When Charu Aggarwal joined IBM Research nearly 25 years ago, he did so against his MIT PhD advisor’s advice. Aggarwal’s doctoral research emphasized mathematics and theory, and “my advisor wanted me to stay in that field,” he says. “But I wanted to work on practical problems.”
That decision ended up having an enormous impact on the development of data analysis, privacy and AI in the decades to follow. Aggarwal, now a Distinguished Research Staff Member (DRSM) at the IBM T J Watson Research Center in Yorktown Heights, NY, has published a number of groundbreaking studies, earning a great deal of respect from his peers in the process.
His most recent accolade comes in the form of the 2021 IEEE W. Wallace McDowell Award, which he received recently in recognition of his extensive body of work, particularly in the areas of high-dimensional data analysis, data stream research and data privacy techniques.

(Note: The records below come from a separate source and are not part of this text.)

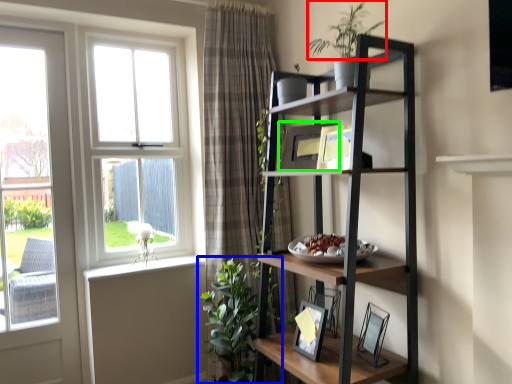 Question: Based on their relative distances, which object is nearer to vegetation (highlighted by a red box)? Choose from houseplant (highlighted by a blue box) and picture frame (highlighted by a green box).

Choices:
 (A) houseplant
 (B) picture frame

Answer: (B) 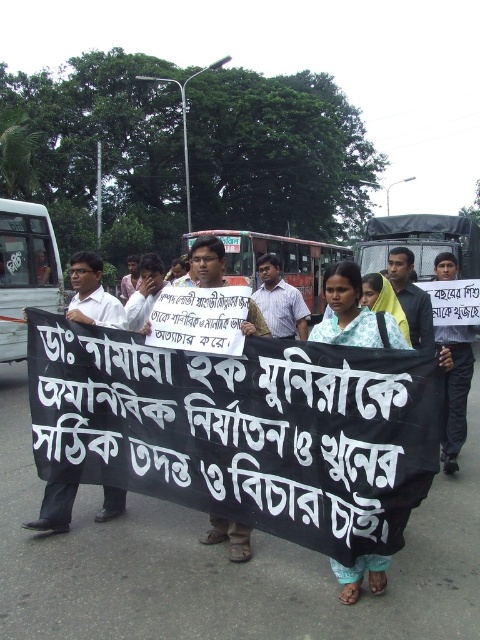 Is white cloth banner at center above white shirt at left?

No.

Between white cloth banner at center and white shirt at left, which one is positioned lower?

Positioned lower is white cloth banner at center.

This screenshot has width=480, height=640. What do you see at coordinates (244, 435) in the screenshot?
I see `white cloth banner at center` at bounding box center [244, 435].

Locate an element on the screen. This screenshot has width=480, height=640. white cloth banner at center is located at coordinates pyautogui.click(x=244, y=435).

Is white cloth banner at center taller than white cotton scarf at center?

Yes, white cloth banner at center is taller than white cotton scarf at center.

Is white cloth banner at center bigger than white cotton scarf at center?

Yes.

Between point (159, 458) and point (345, 316), which one is positioned behind?

Positioned behind is point (159, 458).

Find the location of a particular element. white cloth banner at center is located at coordinates (244, 435).

In the scene shown: Who is higher up, white paper sign at center or light brown shirt at center?

light brown shirt at center

Based on the photo, is white paper sign at center closer to camera compared to light brown shirt at center?

Yes, it is.

This screenshot has height=640, width=480. I want to click on white paper sign at center, so click(207, 260). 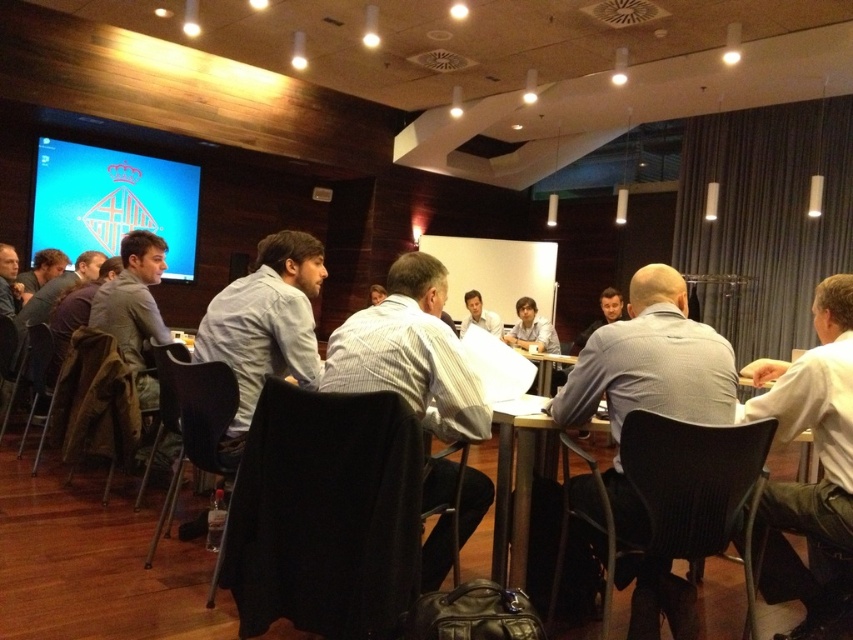 From the picture: Is white shirt at right shorter than matte white shirt at center?

Incorrect, white shirt at right's height does not fall short of matte white shirt at center's.

This screenshot has height=640, width=853. Identify the location of white shirt at right. (817, 458).

The image size is (853, 640). I want to click on white shirt at right, so click(817, 458).

Is wooden table at center to the right of matte black shirt at center from the viewer's perspective?

In fact, wooden table at center is to the left of matte black shirt at center.

Is wooden table at center closer to camera compared to matte black shirt at center?

Yes, wooden table at center is in front of matte black shirt at center.

You are a GUI agent. You are given a task and a screenshot of the screen. Output one action in this format:
    pyautogui.click(x=<x>, y=<y>)
    Task: Click on the wooden table at center
    The height and width of the screenshot is (640, 853).
    Given the screenshot: What is the action you would take?
    pyautogui.click(x=544, y=368)

Between white shirt at right and white shirt at center, which one has more height?

Standing taller between the two is white shirt at right.

Who is positioned more to the right, white shirt at right or white shirt at center?

white shirt at right

Is point (821, 589) positioned after point (270, 288)?

No.

Locate an element on the screen. Image resolution: width=853 pixels, height=640 pixels. white shirt at right is located at coordinates coord(817,458).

The W. Wallace McDowell Award, sometimes referred to as the “IT Nobel,” is named after the former director of engineering at IBM during the development of the pioneering IBM 701 electronic data processing machine in the early 1950s.
The virtues of playing with data
Data with a large number of dimensions, or features, defy conventional approaches of calculation. “Years ago, it was difficult to apply some of the classical algorithms like clustering or outlier detection on large amounts of data that had many features,” Aggarwal says. When he joined IBM in the mid-1990s, researchers were looking for an effective way to cluster groups of data that had similar features. “There is no unique way to define clustering, so the real problem became that we needed a mathematical formalism to redefine clustering in a way that made sense for high-dimensional data,” he adds.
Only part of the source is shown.